On Thu, Oct 17, 2013 at 4:24 AM, Jonathan Slenders <
[email protected]> wrote:

> The global state problem is something that's been bothering me for a long
> while, but after seeing a presentation of Alex Gaynor [1] from last year, I
> started thinking about this again.
>
> The main problem is that you'd need to have a DjangoProject object which
> contains the root configuration and you'd have to somehow pass that object
> around everywhere.
>
> Maybe I'm not the first to think about this, but what's wrong with
> thread-local-storage?
>

What's wrong with thread local storage? Well, try this though experiment.

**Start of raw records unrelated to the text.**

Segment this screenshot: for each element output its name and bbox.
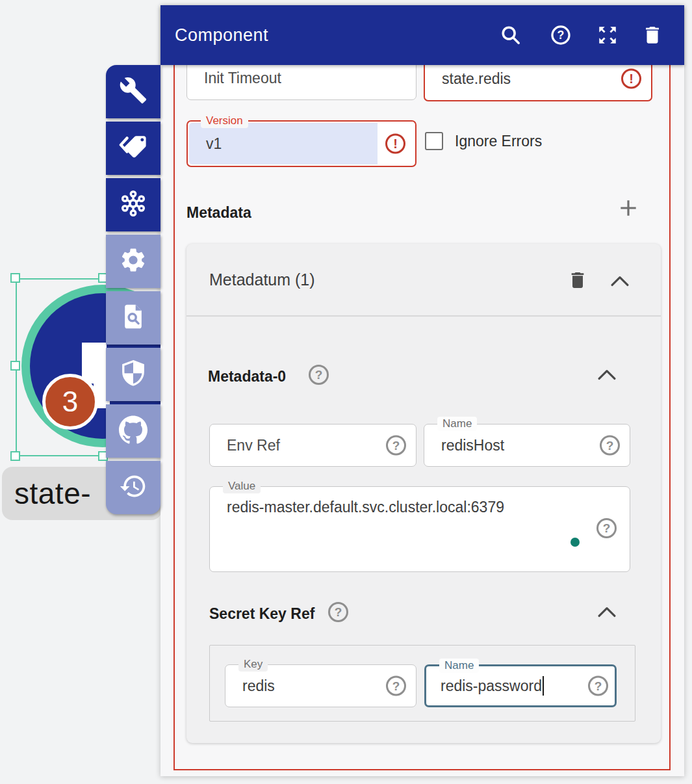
delete-component-button[interactable] — [641, 24, 663, 46]
help-icon[interactable]: ? — [309, 365, 329, 385]
app-canvas: 3 state- — [0, 0, 692, 784]
help-icon[interactable]: ? — [328, 602, 348, 622]
help-icon[interactable]: ? — [386, 436, 406, 456]
connections-button[interactable] — [106, 178, 160, 231]
help-icon[interactable]: ? — [386, 676, 406, 696]
panel-title: Component — [175, 25, 268, 46]
collapse-metadatum-button[interactable] — [611, 275, 629, 289]
version-field-label: Version — [201, 114, 248, 128]
secret-name-field[interactable]: Name redis-password ? — [424, 664, 617, 707]
metadata-heading: Metadata — [186, 204, 251, 222]
resize-handle-sw[interactable] — [10, 451, 20, 461]
search-button[interactable] — [500, 24, 522, 46]
text-cursor — [543, 676, 544, 696]
secret-key-ref-heading: Secret Key Ref — [209, 605, 314, 623]
history-icon — [119, 472, 147, 503]
github-button[interactable] — [106, 404, 160, 458]
hub-icon — [119, 189, 147, 220]
fullscreen-icon[interactable] — [596, 24, 619, 46]
component-type-value: state.redis — [425, 70, 511, 88]
inspect-manifest-button[interactable] — [106, 291, 160, 345]
dapr-logo-shape — [82, 343, 107, 384]
help-icon[interactable]: ? — [596, 518, 617, 538]
resize-handle-w[interactable] — [10, 361, 20, 371]
wrench-icon — [119, 76, 147, 107]
metadata-name-value: redisHost — [424, 437, 504, 454]
secret-key-label: Key — [238, 657, 268, 672]
github-icon — [119, 415, 147, 447]
help-icon[interactable]: ? — [600, 436, 620, 456]
add-metadata-button[interactable] — [617, 197, 639, 222]
metadata-name-label: Name — [437, 417, 477, 431]
secret-name-label: Name — [439, 659, 479, 673]
settings-button[interactable] — [106, 235, 160, 288]
panel-body: Init Timeout state.redis ! v1 Version ! … — [160, 65, 684, 776]
plus-icon — [621, 200, 635, 215]
env-ref-label: Env Ref — [210, 437, 280, 454]
document-search-icon — [119, 302, 147, 333]
metadatum-card: Metadatum (1) Metadata-0 ? Env Ref ? — [186, 244, 661, 743]
component-properties-panel: Component ? — [160, 5, 684, 776]
secret-name-value: redis-password — [426, 677, 542, 695]
init-timeout-label: Init Timeout — [187, 70, 281, 87]
resize-handle-nw[interactable] — [10, 273, 20, 283]
delete-metadatum-button[interactable] — [567, 270, 588, 293]
metadatum-title: Metadatum (1) — [209, 270, 315, 289]
ignore-errors-checkbox[interactable] — [425, 132, 443, 150]
metadata-name-field[interactable]: Name redisHost ? — [424, 424, 630, 467]
shield-icon — [119, 359, 147, 390]
history-button[interactable] — [106, 461, 160, 514]
collapse-secret-button[interactable] — [598, 606, 616, 620]
badge-count: 3 — [62, 385, 78, 418]
error-count-badge: 3 — [42, 374, 98, 430]
secret-key-field[interactable]: Key redis ? — [225, 664, 416, 707]
tag-icon — [119, 133, 147, 164]
component-type-field[interactable]: state.redis ! — [424, 65, 652, 101]
init-timeout-field[interactable]: Init Timeout — [186, 65, 416, 100]
version-value: v1 — [189, 135, 222, 153]
error-icon: ! — [385, 134, 405, 154]
help-button[interactable]: ? — [550, 24, 572, 46]
metadata0-heading: Metadata-0 — [208, 368, 286, 385]
security-button[interactable] — [106, 348, 160, 401]
error-icon: ! — [621, 69, 641, 89]
resize-grip-dot[interactable] — [570, 538, 580, 547]
help-icon[interactable]: ? — [588, 676, 608, 696]
metadatum-card-header: Metadatum (1) — [186, 244, 661, 317]
configure-button[interactable] — [106, 65, 160, 118]
panel-header: Component ? — [160, 5, 684, 65]
gear-icon — [119, 246, 147, 277]
collapse-metadata0-button[interactable] — [598, 369, 616, 383]
ignore-errors-label: Ignore Errors — [455, 133, 542, 150]
secret-key-ref-group: Key redis ? Name redis-password ? — [209, 645, 635, 722]
metadata-value-field[interactable]: Value redis-master.default.svc.cluster.l… — [209, 486, 630, 572]
version-field[interactable]: v1 Version ! — [186, 120, 416, 167]
metadata-value-label: Value — [223, 479, 261, 493]
svg-text:?: ? — [557, 29, 565, 42]
tags-button[interactable] — [106, 122, 160, 175]
version-selection-highlight: v1 — [189, 123, 378, 164]
secret-key-value: redis — [225, 677, 275, 695]
env-ref-field[interactable]: Env Ref ? — [209, 424, 416, 467]
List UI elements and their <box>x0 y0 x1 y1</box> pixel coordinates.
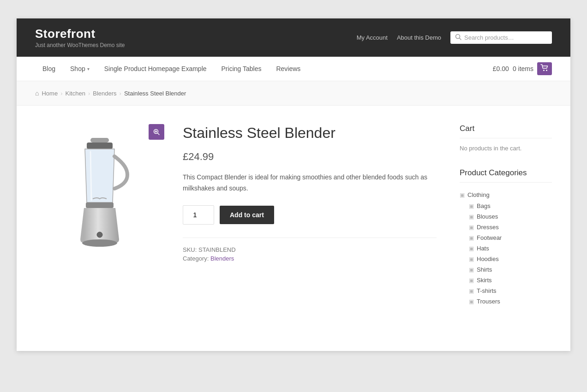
my-account-link[interactable]: My Account <box>357 34 388 41</box>
main-nav: Blog Shop ▾ Single Product Homepage Exam… <box>17 57 570 81</box>
subcategory-trousers-link[interactable]: Trousers <box>477 298 500 305</box>
product-image <box>35 124 164 272</box>
breadcrumb-sep-1: › <box>60 90 62 97</box>
folder-icon: ▣ <box>460 192 465 198</box>
cart-amount: £0.00 <box>493 65 509 72</box>
folder-icon: ▣ <box>469 267 474 273</box>
category-clothing-link[interactable]: Clothing <box>467 191 490 198</box>
nav-pricing-tables[interactable]: Pricing Tables <box>214 57 269 81</box>
sub-category-list: ▣ Bags ▣ Blouses ▣ Dresses ▣ <box>469 201 552 307</box>
breadcrumb-wrap: ⌂ Home › Kitchen › Blenders › Stainless … <box>17 81 570 106</box>
breadcrumb: ⌂ Home › Kitchen › Blenders › Stainless … <box>35 89 552 97</box>
breadcrumb-home[interactable]: Home <box>42 90 58 97</box>
list-item: ▣ Bags <box>469 201 552 211</box>
about-demo-link[interactable]: About this Demo <box>397 34 441 41</box>
svg-line-5 <box>158 133 160 135</box>
subcategory-tshirts-link[interactable]: T-shirts <box>477 287 497 294</box>
breadcrumb-sep-3: › <box>120 90 121 97</box>
product-price: £24.99 <box>183 151 437 163</box>
svg-point-3 <box>546 70 547 71</box>
cart-section: Cart No products in the cart. <box>460 124 552 152</box>
subcategory-dresses-link[interactable]: Dresses <box>477 224 499 231</box>
site-title: Storefront <box>35 27 125 41</box>
search-form <box>450 31 552 44</box>
product-image-col <box>35 124 164 272</box>
list-item: ▣ Blouses <box>469 211 552 222</box>
product-title: Stainless Steel Blender <box>183 124 437 142</box>
content-area: Stainless Steel Blender £24.99 This Comp… <box>17 106 570 351</box>
folder-icon: ▣ <box>469 277 474 284</box>
svg-point-2 <box>543 70 545 71</box>
nav-shop[interactable]: Shop ▾ <box>63 57 97 81</box>
cart-title: Cart <box>460 124 552 138</box>
product-category-link[interactable]: Blenders <box>210 255 234 262</box>
site-tagline: Just another WooThemes Demo site <box>35 42 125 48</box>
nav-reviews[interactable]: Reviews <box>269 57 308 81</box>
cart-items-count: 0 items <box>513 65 533 72</box>
quantity-input[interactable] <box>183 205 214 225</box>
folder-icon: ▣ <box>469 203 474 209</box>
site-branding: Storefront Just another WooThemes Demo s… <box>35 27 125 48</box>
list-item: ▣ Shirts <box>469 264 552 275</box>
subcategory-hoodies-link[interactable]: Hoodies <box>477 255 499 262</box>
svg-rect-10 <box>86 202 114 208</box>
list-item: ▣ Skirts <box>469 275 552 285</box>
cart-area: £0.00 0 items <box>493 62 552 75</box>
subcategory-shirts-link[interactable]: Shirts <box>477 266 492 273</box>
cart-icon[interactable] <box>537 62 552 75</box>
subcategory-blouses-link[interactable]: Blouses <box>477 213 498 220</box>
product-sku: SKU: STAINBLEND <box>183 246 437 253</box>
product-meta: SKU: STAINBLEND Category: Blenders <box>183 238 437 262</box>
cart-empty-message: No products in the cart. <box>460 145 552 152</box>
folder-icon: ▣ <box>469 224 474 231</box>
folder-icon: ▣ <box>469 235 474 241</box>
product-details-col: Stainless Steel Blender £24.99 This Comp… <box>183 124 437 264</box>
list-item: ▣ Trousers <box>469 296 552 307</box>
product-category: Category: Blenders <box>183 255 437 262</box>
subcategory-skirts-link[interactable]: Skirts <box>477 277 492 284</box>
list-item: ▣ Hats <box>469 243 552 254</box>
folder-icon: ▣ <box>469 256 474 262</box>
breadcrumb-current: Stainless Steel Blender <box>124 90 186 97</box>
home-icon: ⌂ <box>35 89 39 97</box>
top-bar-right: My Account About this Demo <box>357 31 552 44</box>
search-input[interactable] <box>464 34 547 41</box>
search-icon <box>455 34 461 42</box>
subcategory-footwear-link[interactable]: Footwear <box>477 234 502 241</box>
folder-icon: ▣ <box>469 214 474 220</box>
svg-point-12 <box>97 232 102 238</box>
breadcrumb-sep-2: › <box>88 90 90 97</box>
list-item: ▣ Footwear <box>469 232 552 243</box>
sidebar: Cart No products in the cart. Product Ca… <box>460 124 552 323</box>
nav-blog[interactable]: Blog <box>35 57 63 81</box>
top-bar: Storefront Just another WooThemes Demo s… <box>17 18 570 57</box>
main-content: Stainless Steel Blender £24.99 This Comp… <box>35 124 437 272</box>
zoom-button[interactable] <box>149 124 164 140</box>
breadcrumb-blenders[interactable]: Blenders <box>93 90 116 97</box>
list-item: ▣ T-shirts <box>469 285 552 296</box>
nav-single-product[interactable]: Single Product Homepage Example <box>97 57 214 81</box>
subcategory-bags-link[interactable]: Bags <box>477 202 491 209</box>
list-item: ▣ Dresses <box>469 222 552 232</box>
add-to-cart-row: Add to cart <box>183 205 437 225</box>
folder-icon: ▣ <box>469 288 474 294</box>
nav-links: Blog Shop ▾ Single Product Homepage Exam… <box>35 57 308 81</box>
folder-icon: ▣ <box>469 298 474 305</box>
categories-section: Product Categories ▣ Clothing ▣ Bags ▣ <box>460 168 552 307</box>
list-item: ▣ Hoodies <box>469 254 552 264</box>
category-clothing: ▣ Clothing <box>460 189 552 201</box>
subcategory-hats-link[interactable]: Hats <box>477 245 489 252</box>
add-to-cart-button[interactable]: Add to cart <box>220 206 274 224</box>
category-list: ▣ Clothing ▣ Bags ▣ Blouses ▣ <box>460 189 552 307</box>
svg-rect-9 <box>87 143 113 149</box>
categories-title: Product Categories <box>460 168 552 183</box>
svg-line-1 <box>460 38 461 40</box>
svg-point-11 <box>82 239 117 247</box>
blender-svg <box>54 129 146 267</box>
shop-dropdown-arrow: ▾ <box>87 66 90 71</box>
svg-rect-8 <box>90 138 109 143</box>
product-description: This Compact Blender is ideal for making… <box>183 172 437 194</box>
folder-icon: ▣ <box>469 245 474 252</box>
breadcrumb-kitchen[interactable]: Kitchen <box>66 90 85 97</box>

Everywhere that you see the word "thread local", replace it with "global
variable". Now re-read your argument.

It doesn't matter how you gussy it up -- a thread local is a global
variable, with all the software engineering consequences that follow from
that, including increased coupling, decreased cohesion, complications for
testing, and so on.


> In Django, we have a huge advantage above nodejs in that there's only one
> active request per thread and that request should belong to only one
> DjangoProject instance. (We don't have unexpected contextswitches in the
> same thread, like in Twisted or Tulip. -- We can make that assumption.)
>

Yet. :-)

I don't know that we can rely on this being true for all time.

(This is an admittedly weak argument -- I certainly wouldn't base any
objection to thread locals on this alone)

Actually we are already using threadlocals for the current active language
> [2], so I don't see any reason for not using the same approach to keep
> track of the currently active DjangoApplication object.
>

You're correct -- however, I'd call this a wart, not a pattern to be
followed. If we were in a position to remove these thread locals, I would.